### Aim of the task:
Without the images, reproduce each line of the material exactly.

### Input records:
○ ○ ○ ○ ○ ○ ○
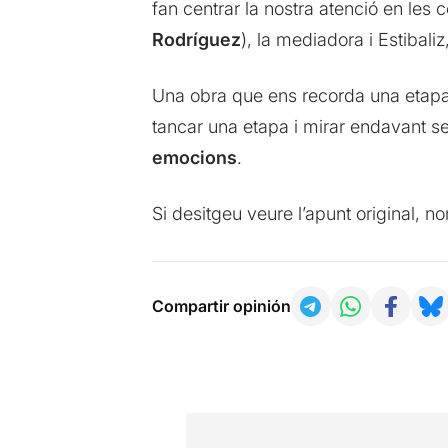
fan centrar la nostra atenció en les 
Rodríguez
), la mediadora i Estibaliz,
Una obra que ens recorda una etapa 
tancar una etapa i mirar endavant s
emocions
.
Si desitgeu veure l’apunt original, 
Compartir opinión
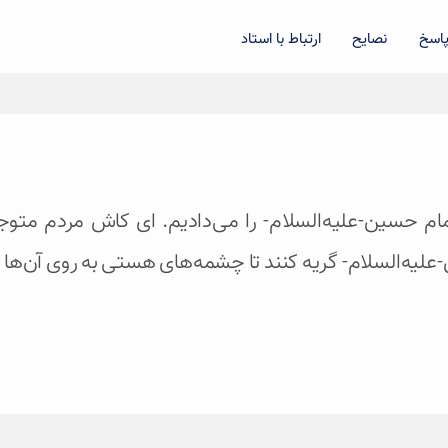
اسخ
نصایح
ارتباط با استاد
امام حسین-علیه‌السلام- را می‌دادیم. ای کاش مردم مت
علیه‌السلام- گریه کنند تا چشمه‌های هستی به روی آن‌ها ب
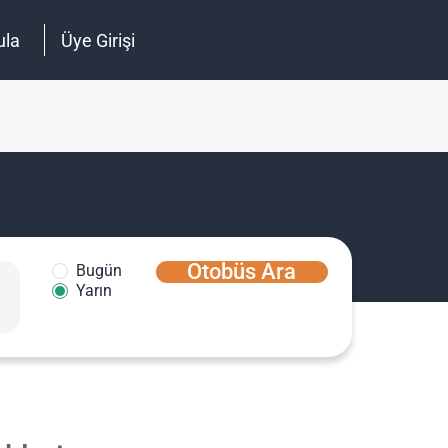
ula
Üye Girişi
Otobüs Ara
Bugün
Yarın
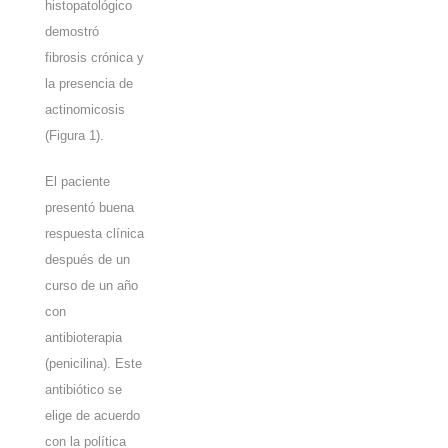
histopatológico
demostró
fibrosis crónica y
la presencia de
actinomicosis
(
Figura 1
).
El paciente
presentó buena
respuesta clínica
después de un
curso de un año
con
antibioterapia
(penicilina). Este
antibiótico se
elige de acuerdo
con la política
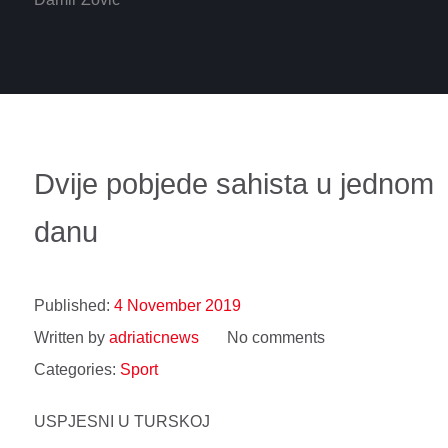
Dvije pobjede sahista u jednom
danu
Published:
4 November 2019
Written by
adriaticnews
No comments
Categories:
Sport
USPJESNI U TURSKOJ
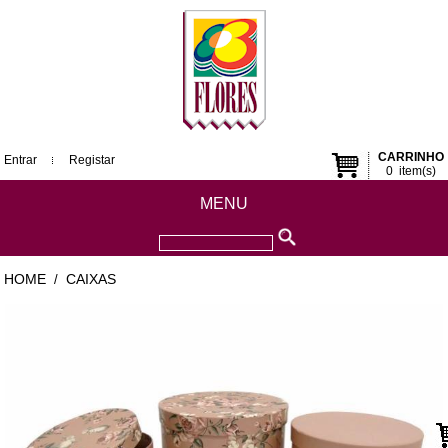
CARRINHO
Entrar
Registar
0
item(s)
MENU
HOME
CAIXAS
/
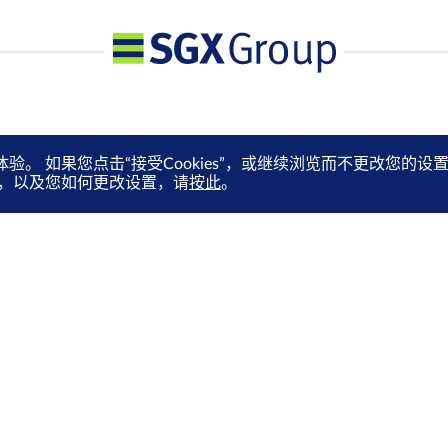
体验。 如果您点击“接受Cookies”，或继续浏览而不更改您
es，以及您如何更改设置，请
按此
。
媒体中心
订阅电子快讯
就业机会
通过电邮抢先收取市场更新、
马上订阅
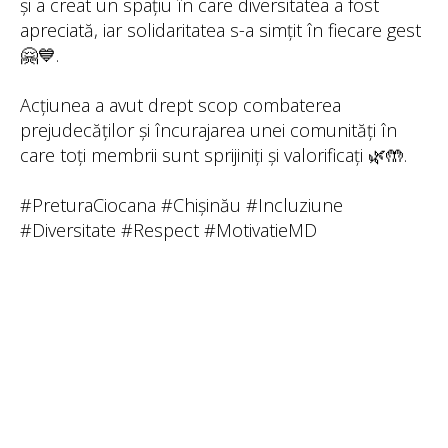
și a creat un spațiu în care diversitatea a fost
apreciată, iar solidaritatea s-a simțit în fiecare gest
🤗💙.
Acțiunea a avut drept scop combaterea
prejudecăților și încurajarea unei comunități în
care toți membrii sunt sprijiniți și valorificați 🌿🤲.
#PreturaCiocana #Chișinău #Incluziune
#Diversitate #Respect #MotivatieMD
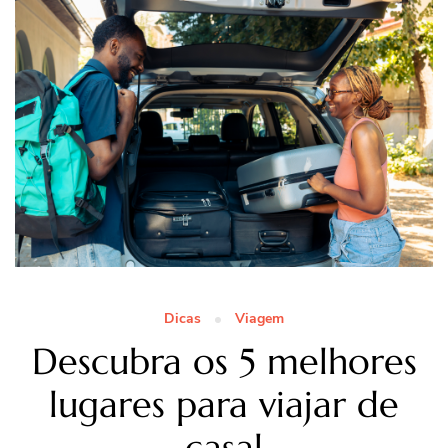
Dicas
Viagem
Descubra os 5 melhores
lugares para viajar de
casal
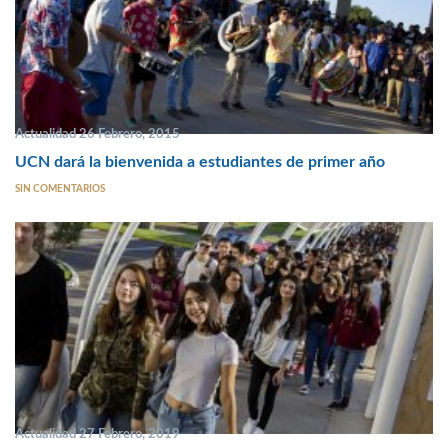
Actualidad 26 Febrero, 2015
UCN dará la bienvenida a estudiantes de primer año
SIN COMENTARIOS
Actualidad 27 Febrero, 2019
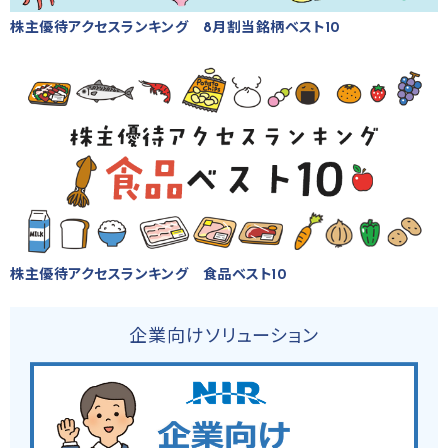
株主優待アクセスランキング 8月割当銘柄ベスト10
株主優待アクセスランキング 食品ベスト10
企業向けソリューション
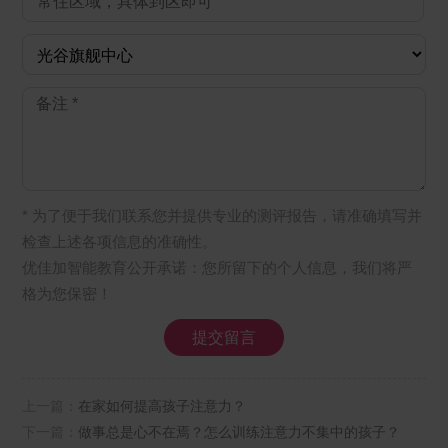
* 为了便于我们联系您并提供专业的测评报告，请准确填写并
检查上述各项信息的准确性。
优佳加智能教育公开承诺：您所留下的个人信息，我们将严
格为您保密！
上一篇：
在家如何提高孩子注意力？
下一篇：
做事总是心不在焉？怎么训练注意力不集中的孩子？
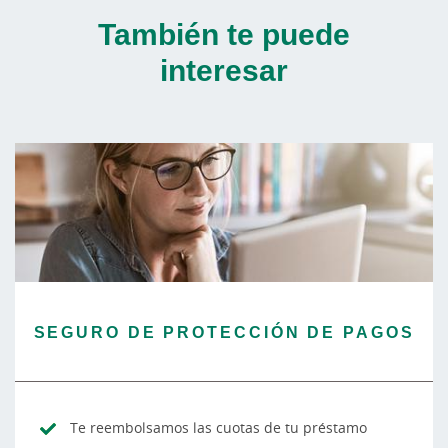
También te puede
interesar
SEGURO DE PROTECCIÓN DE PAGOS
Te reembolsamos las cuotas de tu préstamo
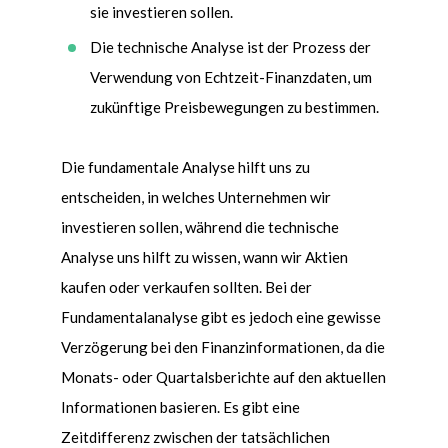
sie investieren sollen.
Die technische Analyse ist der Prozess der
Verwendung von Echtzeit-Finanzdaten, um
zukünftige Preisbewegungen zu bestimmen.
Die fundamentale Analyse hilft uns zu
entscheiden, in welches Unternehmen wir
investieren sollen, während die technische
Analyse uns hilft zu wissen, wann wir Aktien
kaufen oder verkaufen sollten. Bei der
Fundamentalanalyse gibt es jedoch eine gewisse
Verz
ö
gerung bei den Finanzinformationen, da die
Monats- oder Quartalsberichte auf den aktuellen
Informationen basieren. Es gibt eine
Zeitdifferenz zwischen der tatsächlichen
○ ○ ○ ○ ○ ○ ○
### Answer section:
fan centrar la nostra atenció en les 
Rodríguez
), la mediadora i Estibaliz,
Una obra que ens recorda una etapa 
tancar una etapa i mirar endavant s
emocions
.
Si desitgeu veure l’apunt original, 
Compartir opinión
اسخ
نصایح
ارتباط با استاد
امام حسین-علیه‌السلام- را می‌دادیم. ای کاش مردم مت
علیه‌السلام- گریه کنند تا چشمه‌های هستی به روی آن‌ها ب
ula
Üye Girişi
Otobüs Ara
Bugün
Yarın
histopatológico
demostró
fibrosis crónica y
la presencia de
actinomicosis
(
Figura 1
).
El paciente
presentó buena
respuesta clínica
después de un
curso de un año
con
antibioterapia
(penicilina). Este
antibiótico se
elige de acuerdo
con la política
Dvije pobjede sahista u jednom
danu
Published:
4 November 2019
Written by
adriaticnews
No comments
Categories:
Sport
USPJESNI U TURSKOJ
CARRINHO
Entrar
Registar
0
item(s)
MENU
HOME
CAIXAS
/
体验。 如果您点击“接受Cookies”，或继续浏览而不更改您
es，以及您如何更改设置，请
按此
。
媒体中心
订阅电子快讯
就业机会
通过电邮抢先收取市场更新、
马上订阅
și a creat un spațiu în care diversitatea a fost
apreciată, iar solidaritatea s-a simțit în fiecare gest
🤗💙.
Acțiunea a avut drept scop combaterea
prejudecăților și încurajarea unei comunități în
care toți membrii sunt sprijiniți și valorificați 🌿🤲.
#PreturaCiocana #Chișinău #Incluziune
#Diversitate #Respect #MotivatieMD
Dicas
Viagem
Descubra os 5 melhores
lugares para viajar de
casal
Actualidad 26 Febrero, 2015
UCN dará la bienvenida a estudiantes de primer año
SIN COMENTARIOS
Actualidad 27 Febrero, 2019
株主優待アクセスランキング 8月割当銘柄ベスト10
株主優待アクセスランキング 食品ベスト10
企業向けソリューション
* 为了便于我们联系您并提供专业的测评报告，请准确填写并
检查上述各项信息的准确性。
优佳加智能教育公开承诺：您所留下的个人信息，我们将严
格为您保密！
上一篇：
在家如何提高孩子注意力？
下一篇：
做事总是心不在焉？怎么训练注意力不集中的孩子？
También te puede
interesar
SEGURO DE PROTECCIÓN DE PAGOS
Te reembolsamos las cuotas de tu préstamo
sie investieren sollen.
Die technische Analyse ist der Prozess der
Verwendung von Echtzeit-Finanzdaten, um
zukünftige Preisbewegungen zu bestimmen.
Die fundamentale Analyse hilft uns zu
entscheiden, in welches Unternehmen wir
investieren sollen, während die technische
Analyse uns hilft zu wissen, wann wir Aktien
kaufen oder verkaufen sollten. Bei der
Fundamentalanalyse gibt es jedoch eine gewisse
Verz
ö
gerung bei den Finanzinformationen, da die
Monats- oder Quartalsberichte auf den aktuellen
Informationen basieren. Es gibt eine
Zeitdifferenz zwischen der tatsächlichen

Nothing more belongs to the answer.